Recorded data

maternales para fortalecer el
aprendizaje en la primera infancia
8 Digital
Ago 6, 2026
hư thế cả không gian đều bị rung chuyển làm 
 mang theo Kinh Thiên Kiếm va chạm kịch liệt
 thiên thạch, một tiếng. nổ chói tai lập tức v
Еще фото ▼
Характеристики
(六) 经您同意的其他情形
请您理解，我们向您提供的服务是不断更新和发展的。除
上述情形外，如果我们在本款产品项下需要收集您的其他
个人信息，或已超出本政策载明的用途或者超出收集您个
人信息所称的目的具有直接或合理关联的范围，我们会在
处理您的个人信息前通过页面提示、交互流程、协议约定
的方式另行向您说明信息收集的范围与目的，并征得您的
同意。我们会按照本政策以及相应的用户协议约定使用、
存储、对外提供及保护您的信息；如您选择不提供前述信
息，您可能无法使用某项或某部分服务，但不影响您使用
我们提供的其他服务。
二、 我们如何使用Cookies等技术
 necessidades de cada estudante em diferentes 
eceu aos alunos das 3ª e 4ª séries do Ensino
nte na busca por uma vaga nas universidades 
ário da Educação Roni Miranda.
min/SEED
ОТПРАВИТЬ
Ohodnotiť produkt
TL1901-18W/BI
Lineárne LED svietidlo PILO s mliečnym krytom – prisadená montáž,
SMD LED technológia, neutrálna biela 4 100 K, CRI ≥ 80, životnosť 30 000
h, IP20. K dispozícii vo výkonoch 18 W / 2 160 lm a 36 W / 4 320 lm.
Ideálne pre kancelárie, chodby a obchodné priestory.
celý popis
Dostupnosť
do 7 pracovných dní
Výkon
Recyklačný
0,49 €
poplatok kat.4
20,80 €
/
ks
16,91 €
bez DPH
...
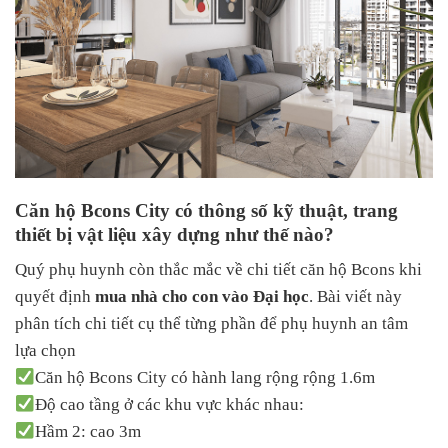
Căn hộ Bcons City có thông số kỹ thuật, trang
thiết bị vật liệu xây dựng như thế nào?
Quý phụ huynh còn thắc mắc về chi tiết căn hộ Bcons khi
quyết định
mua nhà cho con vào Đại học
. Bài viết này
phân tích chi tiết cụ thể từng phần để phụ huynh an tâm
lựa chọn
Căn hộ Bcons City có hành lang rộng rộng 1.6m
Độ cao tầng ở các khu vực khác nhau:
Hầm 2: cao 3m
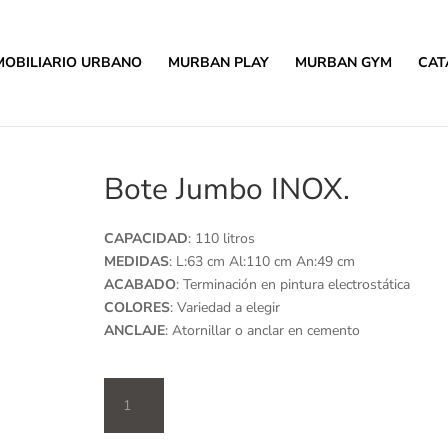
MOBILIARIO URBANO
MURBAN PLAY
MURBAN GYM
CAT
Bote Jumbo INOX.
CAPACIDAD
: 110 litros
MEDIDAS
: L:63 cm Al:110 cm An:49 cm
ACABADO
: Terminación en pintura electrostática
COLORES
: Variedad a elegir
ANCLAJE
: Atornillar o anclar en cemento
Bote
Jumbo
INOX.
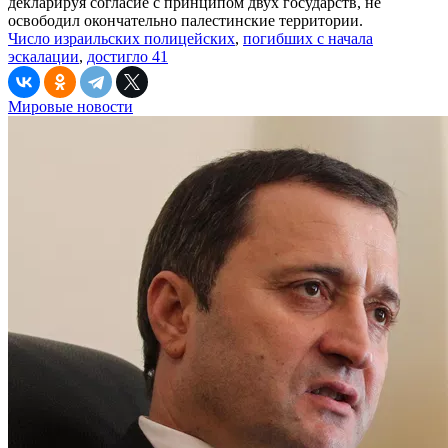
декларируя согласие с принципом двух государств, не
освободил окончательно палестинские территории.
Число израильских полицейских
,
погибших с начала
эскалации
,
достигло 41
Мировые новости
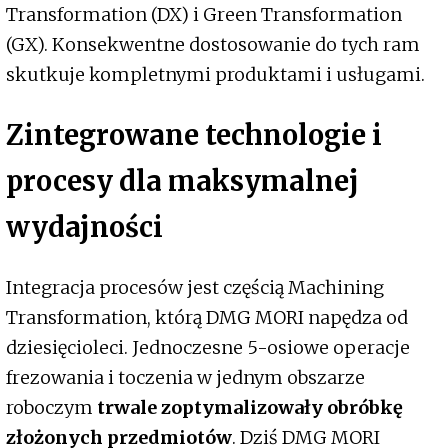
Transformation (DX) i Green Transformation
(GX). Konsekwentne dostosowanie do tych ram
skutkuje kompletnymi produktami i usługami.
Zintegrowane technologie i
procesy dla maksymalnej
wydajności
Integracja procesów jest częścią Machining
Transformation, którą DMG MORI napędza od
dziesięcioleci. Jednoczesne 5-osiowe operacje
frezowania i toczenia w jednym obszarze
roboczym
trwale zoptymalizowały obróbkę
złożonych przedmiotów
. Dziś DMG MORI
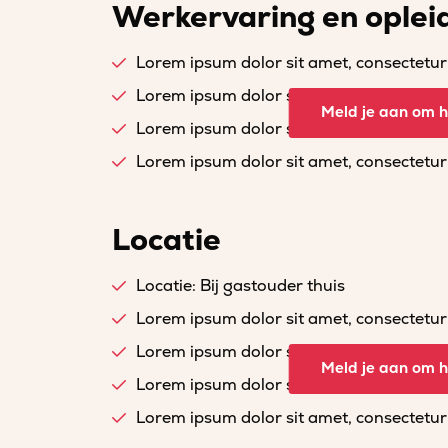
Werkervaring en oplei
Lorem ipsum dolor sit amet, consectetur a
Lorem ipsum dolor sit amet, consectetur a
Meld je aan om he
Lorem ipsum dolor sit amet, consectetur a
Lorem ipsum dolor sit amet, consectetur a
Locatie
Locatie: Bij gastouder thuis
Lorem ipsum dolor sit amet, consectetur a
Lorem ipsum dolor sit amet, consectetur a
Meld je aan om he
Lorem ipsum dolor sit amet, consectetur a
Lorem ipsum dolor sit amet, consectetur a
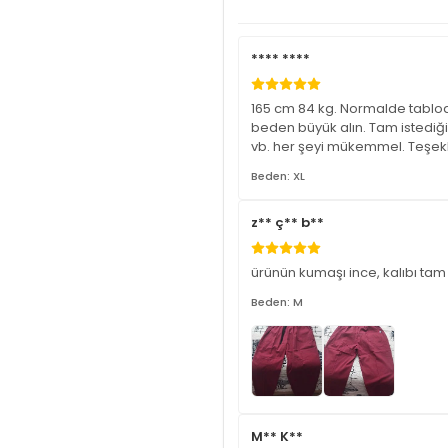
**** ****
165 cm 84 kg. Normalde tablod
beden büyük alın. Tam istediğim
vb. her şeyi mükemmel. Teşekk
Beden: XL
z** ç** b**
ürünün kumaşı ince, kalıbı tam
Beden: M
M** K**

Problem:
Go back to the lines above and output, exactly as they stand, the ones from the line containing "mua nhà cho con vào Đại học" to the line containing "Transformation, którą DMG MORI napędza od". Leave all pictures behind.

Solved problem:
mua nhà cho con vào Đại học
. Bài viết này
phân tích chi tiết cụ thể từng phần để phụ huynh an tâm
lựa chọn
Căn hộ Bcons City có hành lang rộng rộng 1.6m
Độ cao tầng ở các khu vực khác nhau:
Hầm 2: cao 3m
MOBILIARIO URBANO
MURBAN PLAY
MURBAN GYM
CAT
Bote Jumbo INOX.
CAPACIDAD
: 110 litros
MEDIDAS
: L:63 cm Al:110 cm An:49 cm
ACABADO
: Terminación en pintura electrostática
COLORES
: Variedad a elegir
ANCLAJE
: Atornillar o anclar en cemento
Bote
Jumbo
INOX.
декларируя согласие с принципом двух государств, не
освободил окончательно палестинские территории.
Число израильских полицейских
,
погибших с начала
эскалации
,
достигло 41
Мировые новости
Transformation (DX) i Green Transformation
(GX). Konsekwentne dostosowanie do tych ram
skutkuje kompletnymi produktami i usługami.
Zintegrowane technologie i
procesy dla maksymalnej
wydajności
Integracja procesów jest częścią Machining
Transformation, którą DMG MORI napędza od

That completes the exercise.